**Task directions**: Print out all of the records exactly; no picture belongs in the result.

(Page-level text extractions)
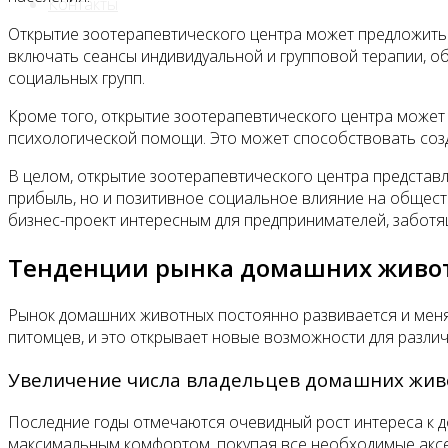
Контакты
Открытие зоотерапевтического центра может предложить 
включать сеансы индивидуальной и групповой терапии, об
социальных групп.
Кроме того, открытие зоотерапевтического центра может
психологической помощи. Это может способствовать соз
В целом, открытие зоотерапевтического центра представ
прибыль, но и позитивное социальное влияние на общест
бизнес-проект интересным для предпринимателей, заботя
Тенденции рынка домашних живо
Рынок домашних животных постоянно развивается и меня
питомцев, и это открывает новые возможности для различ
Увеличение числа владельцев домашних жи
Последние годы отмечаются очевидный рост интереса к 
максимальным комфортом, покупая все необходимые аксес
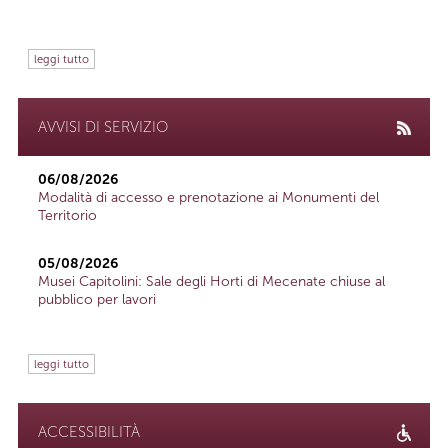
leggi tutto
AVVISI DI SERVIZIO
06/08/2026
Modalità di accesso e prenotazione ai Monumenti del
Territorio
05/08/2026
Musei Capitolini: Sale degli Horti di Mecenate chiuse al
pubblico per lavori
leggi tutto
ACCESSIBILITÀ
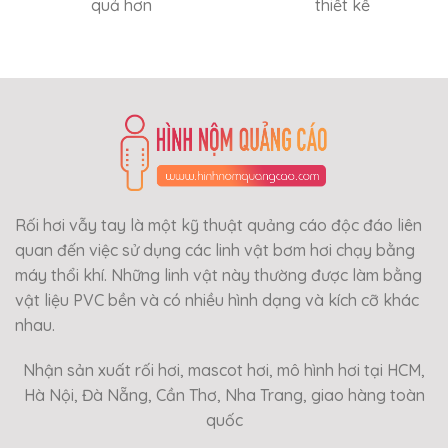
quả hơn
thiết kế
Rối hơi vẫy tay là một kỹ thuật quảng cáo độc đáo liên
quan đến việc sử dụng các linh vật bơm hơi chạy bằng
máy thổi khí. Những linh vật này thường được làm bằng
vật liệu PVC bền và có nhiều hình dạng và kích cỡ khác
nhau.
Nhận sản xuất rối hơi, mascot hơi, mô hình hơi tại HCM,
Hà Nội, Đà Nẵng, Cần Thơ, Nha Trang, giao hàng toàn
quốc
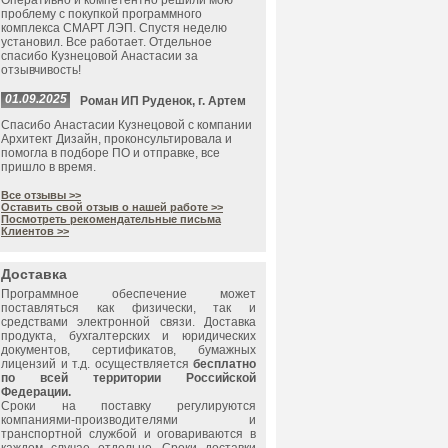
Оперативно и компетентно решили мою
проблему с покупкой программного
комплекса СМАРТ ЛЭП. Спустя неделю
установил. Все работает. Отдельное
спасибо Кузнецовой Анастасии за
отзывчивость!
01.09.2025
Роман ИП Руденок, г. Артем
Спасибо Анастасии Кузнецовой с компании
Архитект Дизайн, проконсультировала и
помогла в подборе ПО и отправке, все
пришло в время.
Все отзывы >>
Оставить свой отзыв о нашей работе >>
Посмотреть рекомендательные письма
Клиентов >>
Доставка
Программное обеспечение может
поставляться как физически, так и
средствами электронной связи. Доставка
продукта, бухгалтерских и юридических
документов, сертификатов, бумажных
лицензий и т.д. осуществляется
бесплатно
по всей территории Российской
Федерации.
Сроки на поставку регулируются
компаниями-производителями и
транспортной службой и оговариваются в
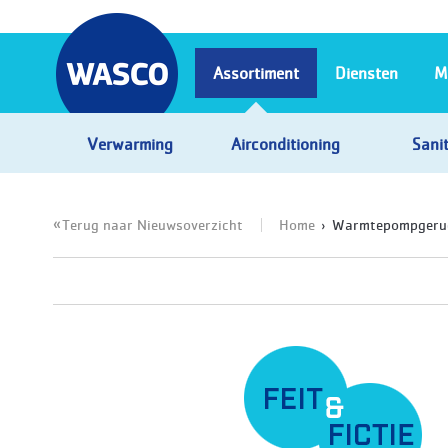
Assortiment
Diensten
M
Verwarming
Airconditioning
Sanit
Terug naar Nieuwsoverzicht
Home
Warmtepompgeruch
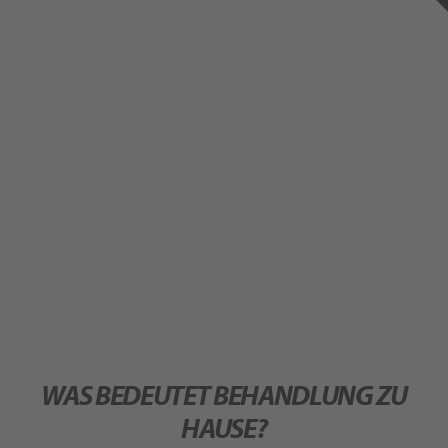
WAS BEDEUTET BEHANDLUNG ZU
HAUSE?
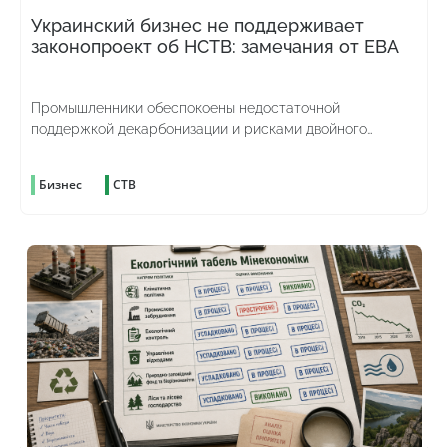
Украинский бизнес не поддерживает
законопроект об НСТВ: замечания от ЕВА
Промышленники обеспокоены недостаточной
поддержкой декарбонизации и рисками двойного
углеродного налогообложения
Бизнес
СТВ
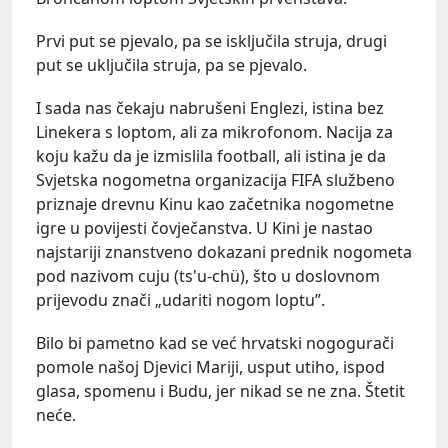
Prvi put se pjevalo, pa se isključila struja, drugi
put se uključila struja, pa se pjevalo.
I sada nas čekaju nabrušeni Englezi, istina bez
Linekera s loptom, ali za mikrofonom. Nacija za
koju kažu da je izmislila football, ali istina je da
Svjetska nogometna organizacija FIFA službeno
priznaje drevnu Kinu kao začetnika nogometne
igre u povijesti čovječanstva. U Kini je nastao
najstariji znanstveno dokazani prednik nogometa
pod nazivom cuju (ts'u-chü), što u doslovnom
prijevodu znači „udariti nogom loptu”.
Bilo bi pametno kad se već hrvatski nogogurači
pomole našoj Djevici Mariji, usput utiho, ispod
glasa, spomenu i Budu, jer nikad se ne zna. Štetit
neće.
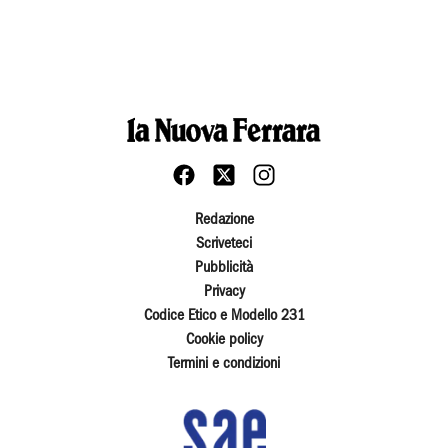
Redazione
Scriveteci
Pubblicità
Privacy
Codice Etico e Modello 231
Cookie policy
Termini e condizioni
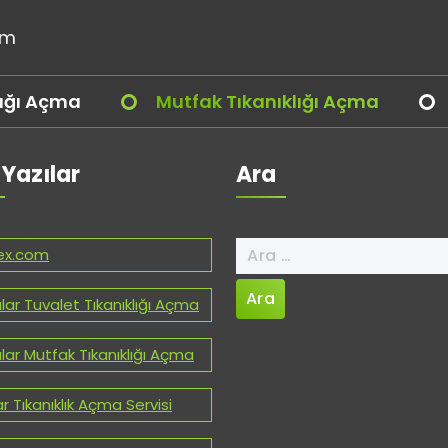
om
lığı Açma
Mutfak Tıkanıklığı Açma
 Yazılar
Ara
Arama:
ex.com
lar Tuvalet Tıkanıklığı Açma
lar Mutfak Tıkanıklığı Açma
ar Tıkanıklık Açma Servisi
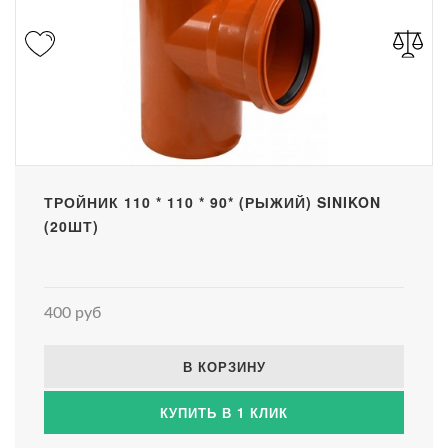
ТРОЙНИК 110 * 110 * 90* (РЫЖИЙ) SINIKON
(20ШТ)
400 руб
В КОРЗИНУ
КУПИТЬ В 1 КЛИК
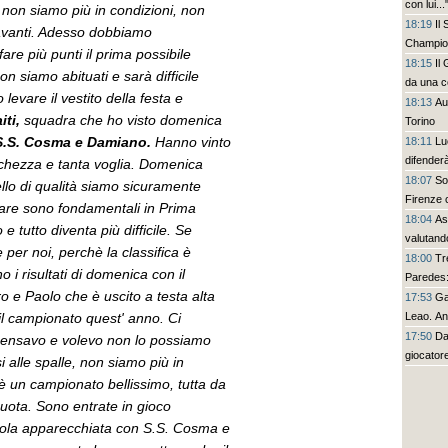
con lui...
 non siamo più in condizioni, non
18:19
Il
avanti. Adesso dobbiamo
Champion
re più punti il prima possibile
18:15
Il
n siamo abituati e sarà difficile
da una c
evare il vestito della festa e
18:13
Au
iti,
squadra che ho visto domenica
Torino
S.S. Cosma e Damiano.
Hanno vinto
18:11
Lu
difenderà
chezza e tanta voglia. Domenica
18:07
So
llo di qualità siamo sicuramente
Firenze 
ttare sono fondamentali in Prima
18:04
As
e tutto diventa più difficile. Se
valutand
er noi, perchè la classifica è
18:00
Tre
no i risultati di domenica con il
Paredes:
ro e Paolo che è uscito a testa alta
17:53
Ga
 il campionato quest' anno. Ci
Leao. Anc
17:50
Da
 pensavo e volevo non lo possiamo
giocator
 alle spalle, non siamo più in
, è un campionato bellissimo, tutta da
 quota. Sono entrate in gioco
vola apparecchiata con S.S. Cosma e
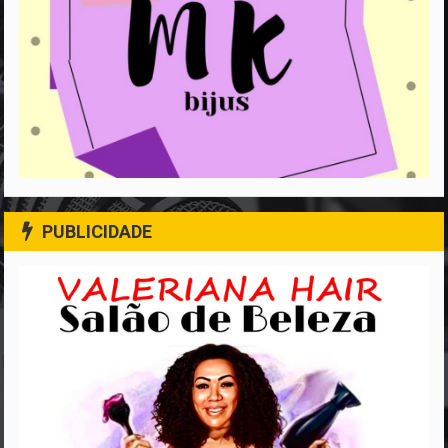
PUBLICIDADE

**Exercise result**:
Контакты
Открытие зоотерапевтического центра может предложить 
включать сеансы индивидуальной и групповой терапии, об
социальных групп.
Кроме того, открытие зоотерапевтического центра может
психологической помощи. Это может способствовать соз
В целом, открытие зоотерапевтического центра представ
прибыль, но и позитивное социальное влияние на общест
бизнес-проект интересным для предпринимателей, заботя
Тенденции рынка домашних живо
Рынок домашних животных постоянно развивается и меня
питомцев, и это открывает новые возможности для различ
Увеличение числа владельцев домашних жи
Последние годы отмечаются очевидный рост интереса к 
максимальным комфортом, покупая все необходимые аксес
leggi tutto
AVVISI DI SERVIZIO
06/08/2026
Modalità di accesso e prenotazione ai Monumenti del
Territorio
05/08/2026
Musei Capitolini: Sale degli Horti di Mecenate chiuse al
pubblico per lavori
leggi tutto
ACCESSIBILITÀ
quả hơn
thiết kế
Rối hơi vẫy tay là một kỹ thuật quảng cáo độc đáo liên
quan đến việc sử dụng các linh vật bơm hơi chạy bằng
máy thổi khí. Những linh vật này thường được làm bằng
vật liệu PVC bền và có nhiều hình dạng và kích cỡ khác
nhau.
Nhận sản xuất rối hơi, mascot hơi, mô hình hơi tại HCM,
Hà Nội, Đà Nẵng, Cần Thơ, Nha Trang, giao hàng toàn
quốc
Оперативно и компетентно решили мою
проблему с покупкой программного
комплекса СМАРТ ЛЭП. Спустя неделю
установил. Все работает. Отдельное
спасибо Кузнецовой Анастасии за
отзывчивость!
01.09.2025
Роман ИП Руденок, г. Артем
Спасибо Анастасии Кузнецовой с компании
Архитект Дизайн, проконсультировала и
помогла в подборе ПО и отправке, все
пришло в время.
Все отзывы >>
Оставить свой отзыв о нашей работе >>
Посмотреть рекомендательные письма
Клиентов >>
Доставка
Программное обеспечение может
поставляться как физически, так и
средствами электронной связи. Доставка
продукта, бухгалтерских и юридических
документов, сертификатов, бумажных
лицензий и т.д. осуществляется
бесплатно
по всей территории Российской
Федерации.
Сроки на поставку регулируются
компаниями-производителями и
транспортной службой и оговариваются в
Assortiment
Diensten
M
Verwarming
Airconditioning
Sanit
Terug naar Nieuwsoverzicht
Home
Warmtepompgeruch
WAS BEDEUTET BEHANDLUNG ZU
HAUSE?
Украинский бизнес не поддерживает
законопроект об НСТВ: замечания от ЕВА
Промышленники обеспокоены недостаточной
поддержкой декарбонизации и рисками двойного
углеродного налогообложения
Бизнес
СТВ
Prvi put se pjevalo, pa se isključila struja, drugi
put se uključila struja, pa se pjevalo.
I sada nas čekaju nabrušeni Englezi, istina bez
Linekera s loptom, ali za mikrofonom. Nacija za
koju kažu da je izmislila football, ali istina je da
Svjetska nogometna organizacija FIFA službeno
priznaje drevnu Kinu kao začetnika nogometne
igre u povijesti čovječanstva. U Kini je nastao
najstariji znanstveno dokazani prednik nogometa
pod nazivom cuju (ts'u-chü), što u doslovnom
prijevodu znači „udariti nogom loptu”.
Bilo bi pametno kad se već hrvatski nogogurači
pomole našoj Djevici Mariji, usput utiho, ispod
glasa, spomenu i Budu, jer nikad se ne zna. Štetit
neće.
Redazione
Scriveteci
Pubblicità
Privacy
Codice Etico e Modello 231
Cookie policy
Termini e condizioni
om
lığı Açma
Mutfak Tıkanıklığı Açma
 Yazılar
Ara
Arama:
ex.com
lar Tuvalet Tıkanıklığı Açma
lar Mutfak Tıkanıklığı Açma
ar Tıkanıklık Açma Servisi
ТРОЙНИК 110 * 110 * 90* (РЫЖИЙ) SINIKON
(20ШТ)
400 руб
В КОРЗИНУ
КУПИТЬ В 1 КЛИК
con lui...
 non siamo più in condizioni, non
18:19
Il
avanti. Adesso dobbiamo
Champion
re più punti il prima possibile
18:15
Il
n siamo abituati e sarà difficile
da una c
evare il vestito della festa e
18:13
Au
iti,
squadra che ho visto domenica
Torino
S.S. Cosma e Damiano.
Hanno vinto
18:11
Lu
difenderà
chezza e tanta voglia. Domenica
18:07
So
llo di qualità siamo sicuramente
Firenze 
ttare sono fondamentali in Prima
18:04
As
e tutto diventa più difficile. Se
valutand
er noi, perchè la classifica è
18:00
Tre
no i risultati di domenica con il
Paredes:
ro e Paolo che è uscito a testa alta
17:53
Ga
 il campionato quest' anno. Ci
Leao. Anc
17:50
Da
 pensavo e volevo non lo possiamo
giocator
 alle spalle, non siamo più in
, è un campionato bellissimo, tutta da
 quota. Sono entrate in gioco
vola apparecchiata con S.S. Cosma e
PUBLICIDADE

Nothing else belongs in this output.